Treatment Medication in intermediate stage - donepezil (Aricept); rivastgmine (Exelon); galantamine (Rezadyne); tacrine (Cognex) all of which are known as cholineterase inhibitors because they slow down the breakdown of acetylcholine, the neurochemical in the brain that is responsible for memory.
Late Stage: Advanced and Severe Cognitive Impairment, the person's memories, both short and long term, are severely impaired, and often fail to recognize loved ones or remember major parts of their life. Speech suffers, at times incomprehensible, and frequently demonstrate extreme agitation that manifests as physical violence. Be careful! They have no understanding that anything is wrong with them and often lose control of bladder and bowels. Movement is stiff, they lose the ability to walk or sit upright, forget to eat, or even chew and swallow food.
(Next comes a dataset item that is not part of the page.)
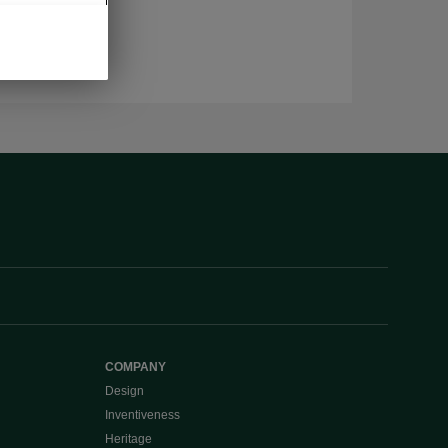
COMPANY
Design
Inventiveness
Heritage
Treatment Medication in late stage - memantine (Namenda) a NMDA receptor antagonist, meaning it protects brain cells from becoming overexcited, which is related to the overproduction of a brain chemical called glutamate. When there is an excess of glutamate, the brain cells take in too much calcium, causing them to die.
It is important to understand that these stages and their devastating symptoms differ markedly from the normal aging process.
Stopping the clock on Alzheimer's before the fact is of crucial importance, because once a patient has been diagnosed, it is impossible to reverse the damage to the brain as there is no known cure for Alzheimer's Disease at this time.
The best protection is to take charge of your health now, and reap the benefits for the rest of your life. "Treat your brain right while it's still healthy and you will extend the life of your mind and body for many years to come."Dr. Marwan Sabbagh, MD Geriatric Neurologist.